Russell z prohibicji zrobił znak od Boga, że szatan jest już wiązany (!). Tak uczył w roku 1916:
"
Ja myślę że szatan jest wiązany. Nie byłoby jednak dobrze być
zbyt dogmatycznym względem, tego obrazowego wyrażenia; lecz gdy spoglądam na świat, spostrzegam, że rzeczy o których Pismo mówi, że pochodzą od szatana, nieprzyjaciela Boga i prawdy, bywają wiązane codziennie.
Na przykład, szatański wpływ w sprzedaży trunków jest wiązany.
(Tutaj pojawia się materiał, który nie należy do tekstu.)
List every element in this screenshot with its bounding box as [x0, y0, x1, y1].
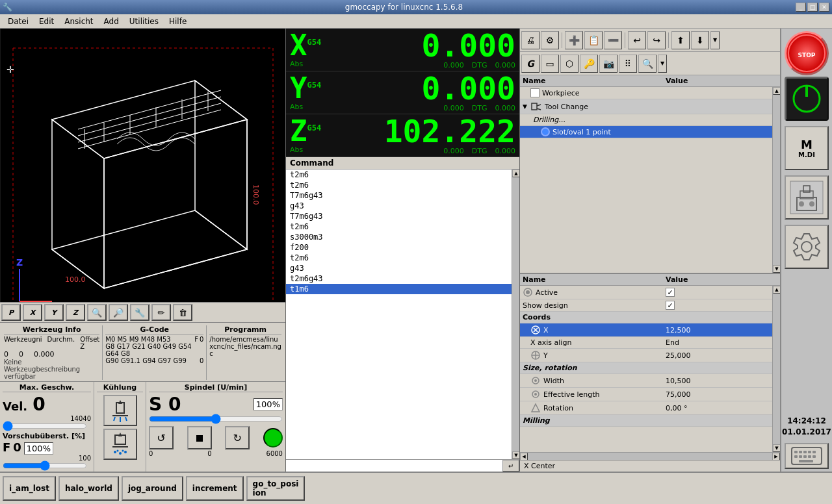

Rad jestem to widzieć. Niektórzy patrzą inaczej na tę sprawę lecz ja myślę, że oni zajmują mylny pogląd. Niektórzy myślą, że jesteśmy przeciwni ruchowi wstrzemięźliwości, ponieważ nie przy włączamy się do tego
ruchu, lecz my sympatyzujemy z wszystkim co jest dobre. Powód, że nie przyłączamy się do tego ruchu jest ten, że rozumiem iż Pan ma coś ważniejszego dla mnie do wykonania.
To jednak nie znaczy, że jesteśmy przeciwni. Powinniśmy sympatyzować z wszelkimi reformami jakie podejmowane są na ziemi, czyli z wszystkim co jest pomocnym dla ludzi w ich postępowaniu. (...)
Według mojego wyrozumienia, wpływ szatański jest wiązany tym ruchem prohibicyjnym i innymi podobnymi ruchami, oraz wszelkimi takimi rzeczami, które rozjaśniają ludzkie umysły i da ją im lepsze pojęcie o istniejących warunkach" (Co kaznodzieja Russell odpowiadał na zadawane jemu liczne pytania 1947 [ang. 1917] s. 614-615).
"
W wielkiej fali prohibicyjnej dopatruję się pewnego łamania władzy
szatańskiej i cieszę się z tego. Widzę to także w świetle prawdy wypływającej z Boskiego Planu i świecącej tym co mają uszy ku słuchaniu. Wierzę, że to oświeca nie tylko lud Boży, ale i światowi zaczynają lepiej rozeznawać różne sprawy" (Co kaznodzieja Russell odpowiadał na zadawane jemu liczne pytania 1947 [ang. 1917] s. 617).